A Catholic pastor at a Massachusetts parochial school has made all the Harry Potter books there disappear, saying they are spiritually dangerous for children and could encourage them to engage in witchcraft.
The Rev. Ron Barker of St. Joseph's School in Wakefield, Mass., said he stripped the library there of the fantasy series by British author J.K. Rowling in the last month after discovering the novels were among the 10,000 volumes on the shelves.
"This is a parochial school and I have the moral authority to do this," he said in an interview with FOXNews.com. "For some people, reading those books is a vehicle to become involved in the occult. ... My basic premise is for the spiritual protection of the children."

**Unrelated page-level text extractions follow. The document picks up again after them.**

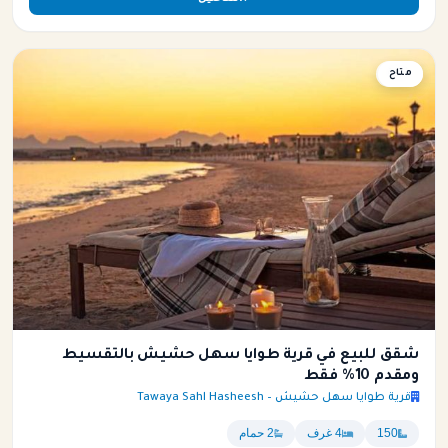
متاح
شقة
شقق للبيع في قرية طوايا سهل حشيش بالتقسيط
ومقدم 10% فقط
قرية طوايا سهل حشيش – Tawaya Sahl Hasheesh
150
4 غرف
2 حمام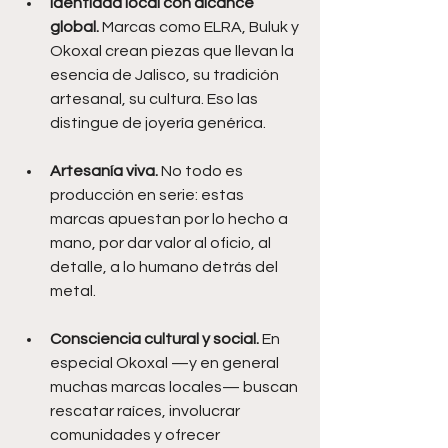
Identidad local con alcance 
global.
 Marcas como ELRA, Buluk y 
Okoxal crean piezas que llevan la 
esencia de Jalisco, su tradición 
artesanal, su cultura. Eso las 
distingue de joyería genérica.
Artesanía viva.
 No todo es 
producción en serie: estas 
marcas apuestan por lo hecho a 
mano, por dar valor al oficio, al 
detalle, a lo humano detrás del 
metal.
Consciencia cultural y social.
 En 
especial Okoxal —y en general 
muchas marcas locales— buscan 
rescatar raíces, involucrar 
comunidades y ofrecer 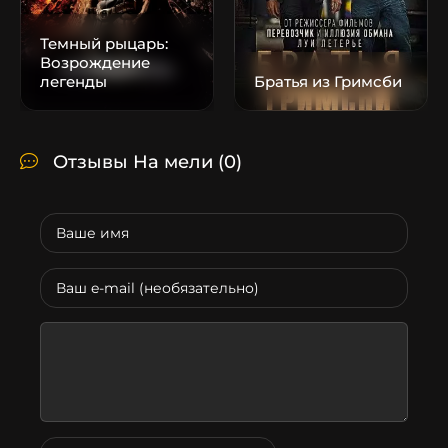
Темный рыцарь:
Возрождение
легенды
Братья из Гримсби
Отзывы На мели
(0)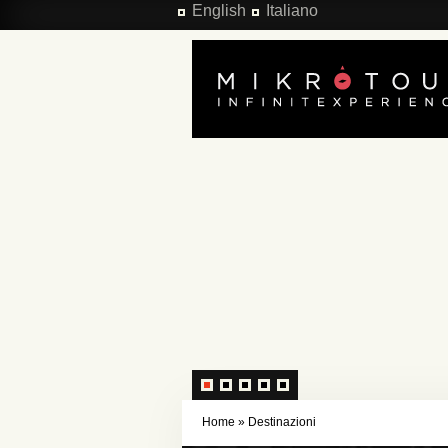
Salta al contenuto principale
English
Italiano
Home
»
Destinazioni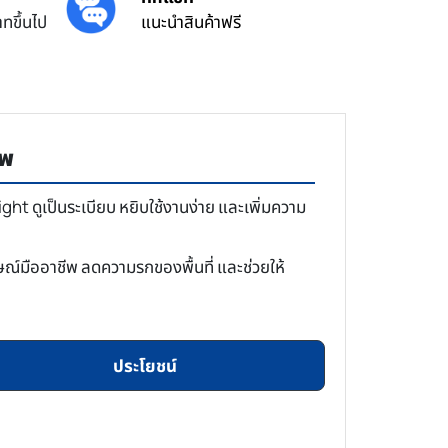
ทขึ้นไป
แนะนำสินค้าฟรี
ีพ
ht ดูเป็นระเบียบ หยิบใช้งานง่าย และเพิ่มความ
ษณ์มืออาชีพ ลดความรกของพื้นที่ และช่วยให้
ประโยชน์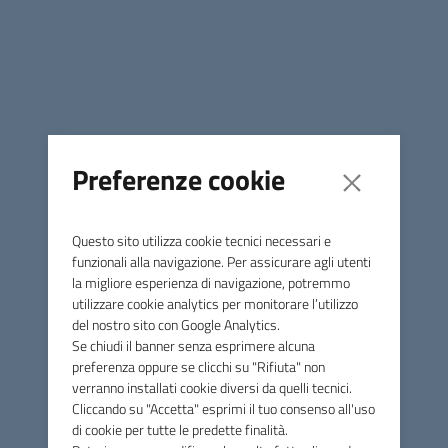
Contatti
Via Papa Sarto, n.5 - 31050 Vedelago (TV)
Tel.
0423 077885
Preferenze cookie
PEC
pec@pec.marcaoccidentale.it
C.F. 92041690261
Questo sito utilizza cookie tecnici necessari e
FEC: UF06NW
funzionali alla navigazione. Per assicurare agli utenti
Amministrazione
la migliore esperienza di navigazione, potremmo
utilizzare cookie analytics per monitorare l’utilizzo
Presidente
del nostro sito con Google Analytics.
Vice Presidente
Se chiudi il banner senza esprimere alcuna
preferenza oppure se clicchi su "Rifiuta" non
Organi politici
verranno installati cookie diversi da quelli tecnici.
Cliccando su "Accetta" esprimi il tuo consenso all'uso
Uffici
di cookie per tutte le predette finalità.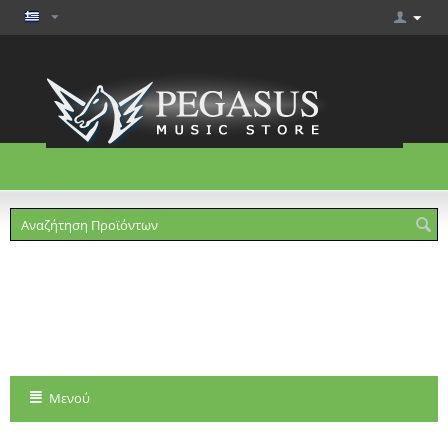
Το καλάθι είναι άδειο
Μενού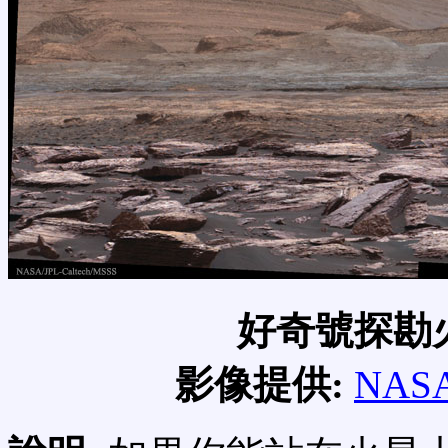
好奇號探勘
影像提供:
NAS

Students at St. Joseph's are in grades kindergarten through eight, and range in age from 5 to 14. The Rowling series of seven books follows the adventures of a boy wizard named Harry Potter.
A group of about a dozen parents complained about Barker's decision to yank the books and wrote a letter petitioning him to put Potter back in the school library. Their concerns were included in a response the pastor drafted in the church newsletter, a copy of which he provided to FOXNews.com.
"We must allow our children the space to discover how to make correct moral choices on their own," the parents wrote. "While we recognize that some fear that Harry Potter books may lead to the practice of Wicca and Satanism, we respectfully disagree that such fears warrant the removal of reading material from the school library."
Barker contends that parents and children have every right to read the Potter series, of which the seventh and final installment "Harry Potter and The Deathly Hallows" came out last summer. He suggested they check them out of the public library or get them at the bookstore but maintained they have no place in a Catholic school.
"I’m not preventing people from buying the books," Barker said. "I’m not marching down to the public library demanding that they burn the books. I'm protecting from what could be a danger to some people. Evil is very seductive."
Barker classifies Wicca, the official name for the practice of witchcraft, as evil, along with fortune-telling using Tarot cards, Ouija boards and other tools of mysticism.
And while Barker said he knows the Rowling series is fantasy fiction, he cited Internet rumblings of Wicca membership on the rise because the Potter books "glorify" sorcery — though he admitted he hadn't seen any solid statistics or studies on the subject.
Most students who read and enjoy Rowling's tales probably won't get caught up in sorcery, Barker said. But a few might — and that's what he fears.
"If there's a possibility for one getting involved, it's good to protect that one," he said.
A spokeswoman for Scholastic, which publishes the Harry Potter series under its imprint Arthur A. Levine Books, declined to comment. Rowling and her agent were not immediately available.